There are other errors, too, but this should get you started down the debugging path.
I've written some code that's meant to integrate a function numerically using the trapezoidal rule. It works, but the answer it produces has a wrong sign. Why might that be?
The code is:
integration :: (Double -> Double) -> Double -> Double -> Double
integration f a b = h * (f a + f b + partial_sum)
where
h = (b - a) / 1000
most_parts = map f (points (1000-1) h)
partial_sum = sum most_parts
points :: Double -> Double -> [Double]
points x1 x2
| x1 <= 0 = []
| otherwise = (x1*x2) : points (x1-1) x2
Trapezoidal rule
The code is probably inelegant, but I'm only a student of Haskell and would like to deal with the current problem first and coding style matters after that.
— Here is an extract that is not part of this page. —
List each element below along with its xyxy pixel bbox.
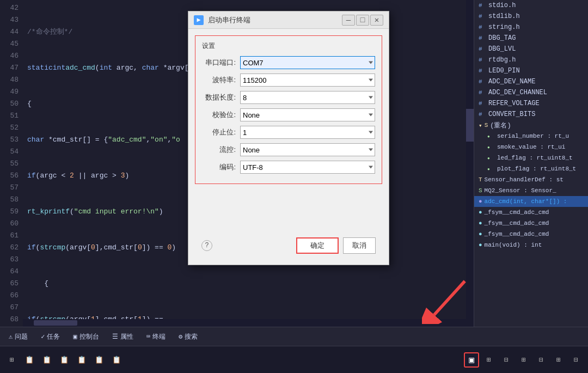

Note: This answer is written in literate Haskell. Save it with .lhs as extension and load it in GHCi to test the solution.
Finding the culprit
First of all, let's take a look at integration. In its current form, it contains only summation of function values f x. Even though the factors aren't correct at the moment, the overall approach is fine: you evaluate f at the grid points. However, we can use the following function to verify that there's something wrong:
ghci> integration (\x -> if x >= 10 then 1 else (-1)) 10 15
-4.985
Wait a second. x isn't even negative in [10,15]. This suggests that you use the wrong grid points.
Grid points revisited
Even though you've linked the article, let's have a look at an exemplary use of the trapezoidal rule (public domain, original file by Oleg Alexandrov):
Although this doesn't use a uniform grid, let's suppose that the 6 grid points are equidistant with grid distance h = (b - a) / 5. What are the x coordinates of those points?
x_0 = a + 0 * h (== a)
x_1 = a + 1 * h
x_2 = a + 2 * h
x_3 = a + 3 * h
x_4 = a + 4 * h
x_5 = a + 5 * h (== b)
If we use set a = 10 and b = 15 (and therefore h = 1), we should end up with [10, 11, 12, 13, 14, 15]. Let's check your points. In this case, you would use points 5 1 and end up with [5,4,3,2,1].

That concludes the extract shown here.